--- Dataset records Enclosed Below ---

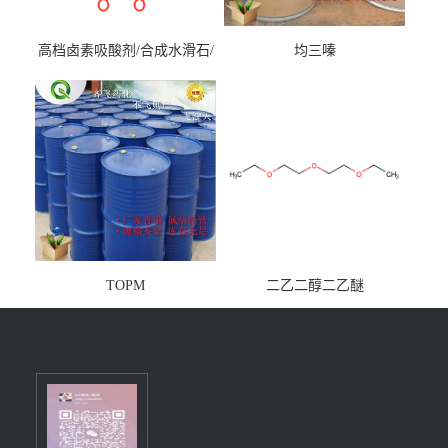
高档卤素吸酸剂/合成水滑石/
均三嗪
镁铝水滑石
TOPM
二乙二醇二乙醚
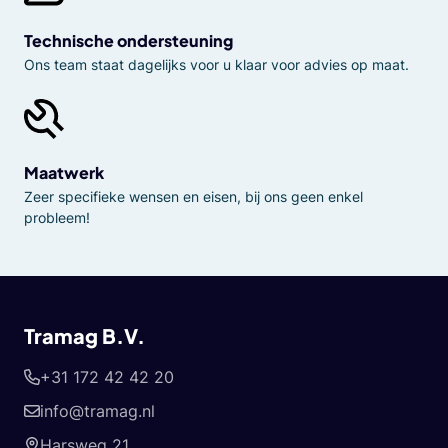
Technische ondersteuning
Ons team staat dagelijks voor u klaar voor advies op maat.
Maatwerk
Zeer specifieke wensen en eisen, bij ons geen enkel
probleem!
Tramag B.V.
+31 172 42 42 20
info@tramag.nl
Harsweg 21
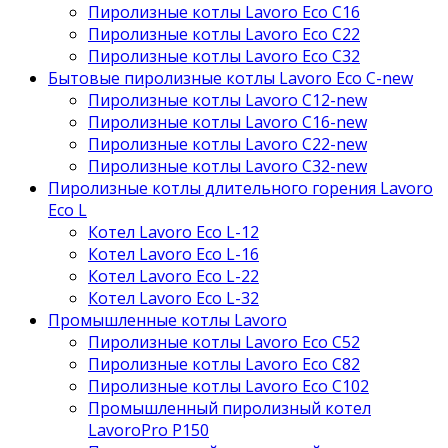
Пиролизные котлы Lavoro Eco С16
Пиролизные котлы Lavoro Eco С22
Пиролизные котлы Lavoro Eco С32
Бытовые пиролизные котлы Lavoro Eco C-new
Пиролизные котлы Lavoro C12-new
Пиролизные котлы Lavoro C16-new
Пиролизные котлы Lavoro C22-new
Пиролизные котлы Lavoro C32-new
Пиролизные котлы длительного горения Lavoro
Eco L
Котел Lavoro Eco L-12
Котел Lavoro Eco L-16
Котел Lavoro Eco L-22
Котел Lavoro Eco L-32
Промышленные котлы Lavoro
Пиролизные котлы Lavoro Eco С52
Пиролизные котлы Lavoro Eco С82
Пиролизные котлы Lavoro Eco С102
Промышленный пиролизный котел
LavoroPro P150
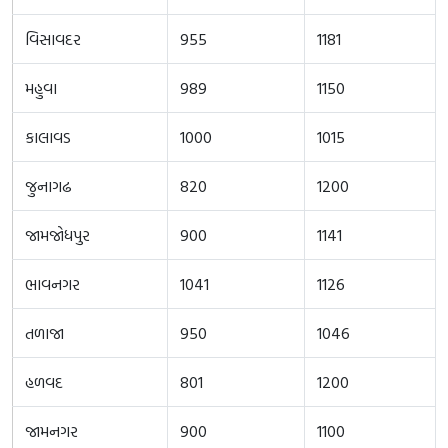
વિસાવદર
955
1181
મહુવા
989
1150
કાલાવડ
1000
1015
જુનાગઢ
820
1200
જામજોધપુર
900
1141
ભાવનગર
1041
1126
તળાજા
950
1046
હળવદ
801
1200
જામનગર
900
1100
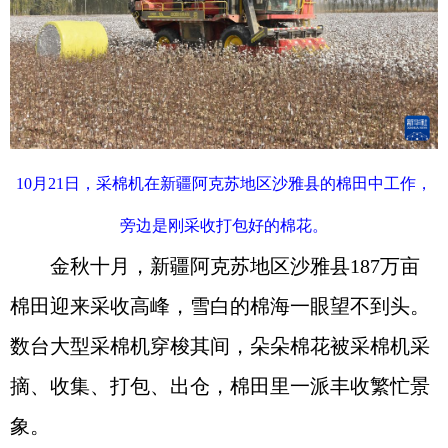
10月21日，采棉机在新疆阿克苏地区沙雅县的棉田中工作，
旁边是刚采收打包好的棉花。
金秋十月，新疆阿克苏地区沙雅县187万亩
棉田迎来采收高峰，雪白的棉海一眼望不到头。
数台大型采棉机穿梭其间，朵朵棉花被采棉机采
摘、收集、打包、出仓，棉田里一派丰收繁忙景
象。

--- End of Enclosed Dataset records ---
--- Dataset records Enclosed Below ---

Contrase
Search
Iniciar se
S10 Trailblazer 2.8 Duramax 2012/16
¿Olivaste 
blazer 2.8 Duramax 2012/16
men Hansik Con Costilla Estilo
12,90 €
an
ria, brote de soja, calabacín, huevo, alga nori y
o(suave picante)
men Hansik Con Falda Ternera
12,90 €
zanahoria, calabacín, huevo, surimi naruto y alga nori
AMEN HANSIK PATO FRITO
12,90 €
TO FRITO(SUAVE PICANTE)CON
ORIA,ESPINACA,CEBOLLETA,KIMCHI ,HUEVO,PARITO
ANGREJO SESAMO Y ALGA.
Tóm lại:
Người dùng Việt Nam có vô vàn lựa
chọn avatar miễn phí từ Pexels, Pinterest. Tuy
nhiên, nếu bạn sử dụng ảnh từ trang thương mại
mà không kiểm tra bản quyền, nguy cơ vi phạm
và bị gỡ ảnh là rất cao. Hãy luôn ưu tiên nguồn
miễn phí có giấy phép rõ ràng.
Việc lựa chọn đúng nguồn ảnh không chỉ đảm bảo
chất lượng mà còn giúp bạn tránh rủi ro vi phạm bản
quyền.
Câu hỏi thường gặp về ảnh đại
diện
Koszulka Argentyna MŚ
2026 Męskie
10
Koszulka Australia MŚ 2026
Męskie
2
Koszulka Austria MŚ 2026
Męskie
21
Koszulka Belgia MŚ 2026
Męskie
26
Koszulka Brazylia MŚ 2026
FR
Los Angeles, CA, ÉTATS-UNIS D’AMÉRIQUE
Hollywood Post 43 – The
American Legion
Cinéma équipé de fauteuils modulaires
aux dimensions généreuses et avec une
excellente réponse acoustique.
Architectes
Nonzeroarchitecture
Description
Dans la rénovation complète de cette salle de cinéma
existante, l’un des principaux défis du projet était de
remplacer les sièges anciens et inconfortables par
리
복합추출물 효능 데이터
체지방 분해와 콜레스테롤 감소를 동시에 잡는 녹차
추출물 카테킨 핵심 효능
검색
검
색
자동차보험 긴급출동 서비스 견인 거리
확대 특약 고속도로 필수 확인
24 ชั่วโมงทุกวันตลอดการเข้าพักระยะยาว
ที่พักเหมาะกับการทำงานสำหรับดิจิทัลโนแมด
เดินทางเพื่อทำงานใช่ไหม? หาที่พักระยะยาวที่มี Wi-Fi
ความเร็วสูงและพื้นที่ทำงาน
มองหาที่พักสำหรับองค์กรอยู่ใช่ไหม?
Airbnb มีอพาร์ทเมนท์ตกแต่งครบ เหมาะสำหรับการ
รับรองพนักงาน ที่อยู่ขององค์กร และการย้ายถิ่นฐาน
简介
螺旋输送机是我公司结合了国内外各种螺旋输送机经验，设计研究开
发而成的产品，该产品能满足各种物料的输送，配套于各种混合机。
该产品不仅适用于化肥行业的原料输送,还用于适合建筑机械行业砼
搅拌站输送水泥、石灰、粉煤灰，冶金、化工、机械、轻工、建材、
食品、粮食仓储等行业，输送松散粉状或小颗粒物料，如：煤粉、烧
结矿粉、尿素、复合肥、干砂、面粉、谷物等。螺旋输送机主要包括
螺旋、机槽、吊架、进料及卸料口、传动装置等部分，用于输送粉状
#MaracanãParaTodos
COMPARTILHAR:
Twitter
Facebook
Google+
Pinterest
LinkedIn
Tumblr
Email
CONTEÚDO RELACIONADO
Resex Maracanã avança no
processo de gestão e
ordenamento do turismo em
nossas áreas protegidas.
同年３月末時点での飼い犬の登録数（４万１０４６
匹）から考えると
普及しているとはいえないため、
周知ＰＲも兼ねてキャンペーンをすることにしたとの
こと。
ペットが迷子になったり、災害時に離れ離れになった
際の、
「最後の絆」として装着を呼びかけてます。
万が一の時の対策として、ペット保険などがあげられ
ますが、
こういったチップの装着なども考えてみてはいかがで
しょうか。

--- End of Enclosed Dataset records ---
--- Dataset records Enclosed Below ---

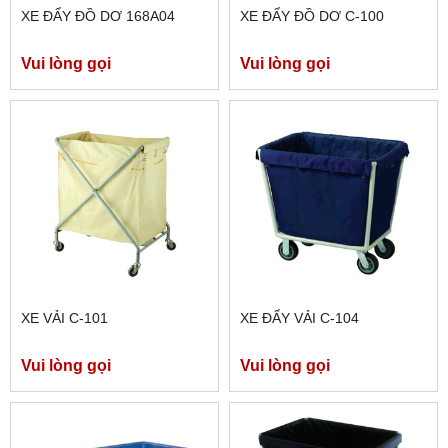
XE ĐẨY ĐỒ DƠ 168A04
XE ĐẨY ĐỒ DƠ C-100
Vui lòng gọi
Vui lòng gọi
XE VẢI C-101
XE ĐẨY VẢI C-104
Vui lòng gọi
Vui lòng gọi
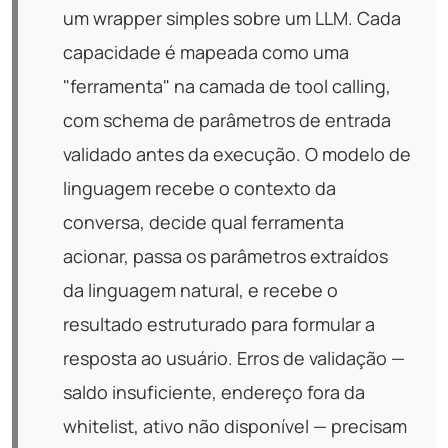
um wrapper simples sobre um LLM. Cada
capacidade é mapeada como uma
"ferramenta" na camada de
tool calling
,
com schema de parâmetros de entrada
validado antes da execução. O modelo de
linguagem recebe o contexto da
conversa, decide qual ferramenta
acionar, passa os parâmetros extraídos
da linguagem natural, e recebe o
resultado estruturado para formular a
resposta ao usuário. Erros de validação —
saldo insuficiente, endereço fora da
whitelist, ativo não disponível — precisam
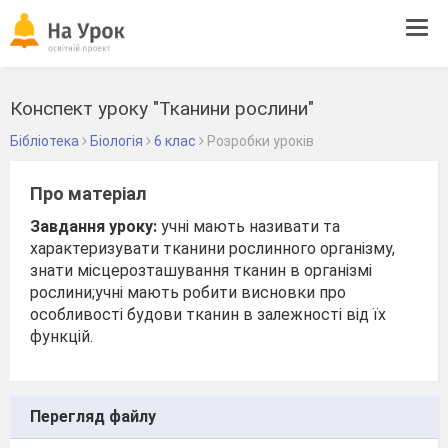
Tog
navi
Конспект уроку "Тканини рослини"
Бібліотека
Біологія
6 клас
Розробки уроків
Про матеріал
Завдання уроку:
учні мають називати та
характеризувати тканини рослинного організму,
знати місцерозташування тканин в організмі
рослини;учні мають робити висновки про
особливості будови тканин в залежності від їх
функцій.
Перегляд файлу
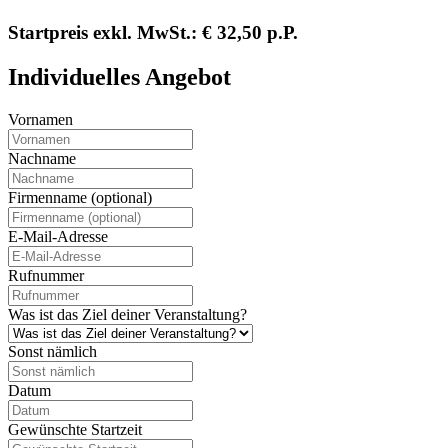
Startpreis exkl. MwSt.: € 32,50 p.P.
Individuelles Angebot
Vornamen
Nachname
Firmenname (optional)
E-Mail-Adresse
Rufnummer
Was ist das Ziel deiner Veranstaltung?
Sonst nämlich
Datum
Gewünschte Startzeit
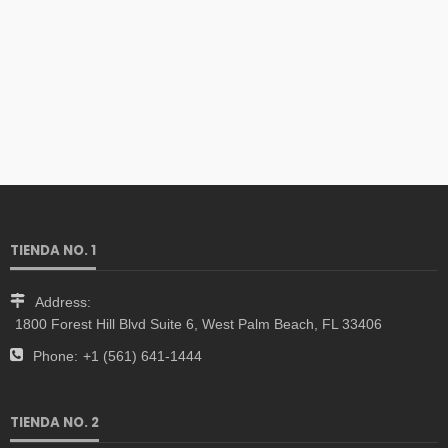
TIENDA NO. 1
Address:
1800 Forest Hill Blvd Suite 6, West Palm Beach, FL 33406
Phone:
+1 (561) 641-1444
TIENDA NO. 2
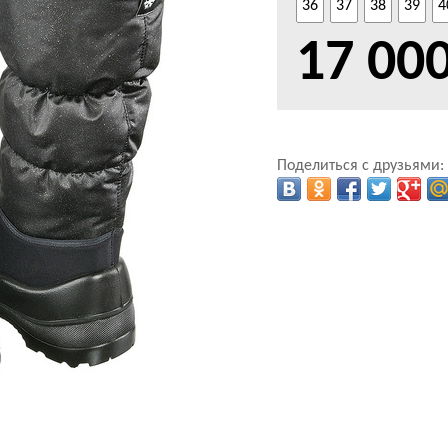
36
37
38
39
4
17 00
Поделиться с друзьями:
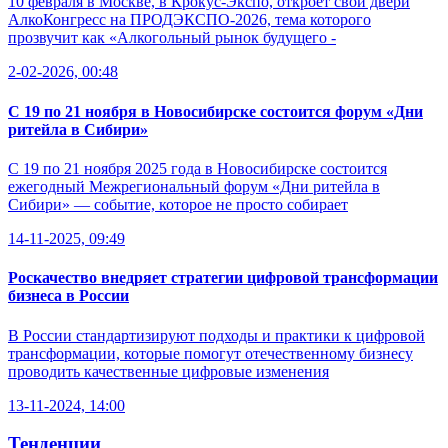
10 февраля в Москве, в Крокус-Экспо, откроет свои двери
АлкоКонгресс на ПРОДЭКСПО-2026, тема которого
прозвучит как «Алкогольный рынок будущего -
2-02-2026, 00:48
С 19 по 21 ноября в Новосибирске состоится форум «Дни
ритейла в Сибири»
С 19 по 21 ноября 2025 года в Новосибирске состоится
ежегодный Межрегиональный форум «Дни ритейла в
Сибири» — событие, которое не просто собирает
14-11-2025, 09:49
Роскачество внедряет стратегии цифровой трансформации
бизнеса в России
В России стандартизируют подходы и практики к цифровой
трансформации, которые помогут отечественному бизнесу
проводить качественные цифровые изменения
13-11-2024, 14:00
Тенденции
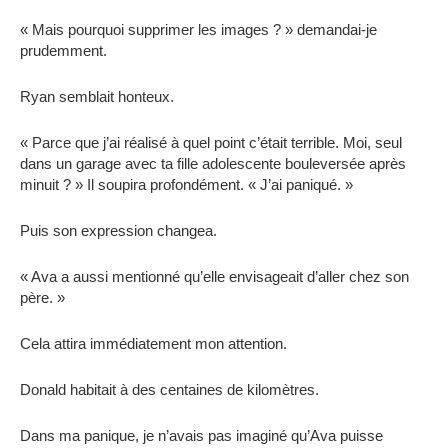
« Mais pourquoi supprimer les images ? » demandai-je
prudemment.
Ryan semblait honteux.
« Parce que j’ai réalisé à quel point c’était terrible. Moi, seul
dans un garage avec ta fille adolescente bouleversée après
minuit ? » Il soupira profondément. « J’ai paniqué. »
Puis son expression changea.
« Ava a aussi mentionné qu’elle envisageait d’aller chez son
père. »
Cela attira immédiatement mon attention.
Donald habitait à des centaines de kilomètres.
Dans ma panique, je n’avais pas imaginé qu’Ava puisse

--- End of Enclosed Dataset records ---

Look back at the entries above. Retype the line with "자동차보험 긴급출동 서비스 견인 거리", the line with "Airbnb มีอพาร์ทเมนท์ตกแต่งครบ เหมาะสำหรับการ", and all lines in between.

자동차보험 긴급출동 서비스 견인 거리
확대 특약 고속도로 필수 확인
24 ชั่วโมงทุกวันตลอดการเข้าพักระยะยาว
ที่พักเหมาะกับการทำงานสำหรับดิจิทัลโนแมด
เดินทางเพื่อทำงานใช่ไหม? หาที่พักระยะยาวที่มี Wi-Fi
ความเร็วสูงและพื้นที่ทำงาน
มองหาที่พักสำหรับองค์กรอยู่ใช่ไหม?
Airbnb มีอพาร์ทเมนท์ตกแต่งครบ เหมาะสำหรับการ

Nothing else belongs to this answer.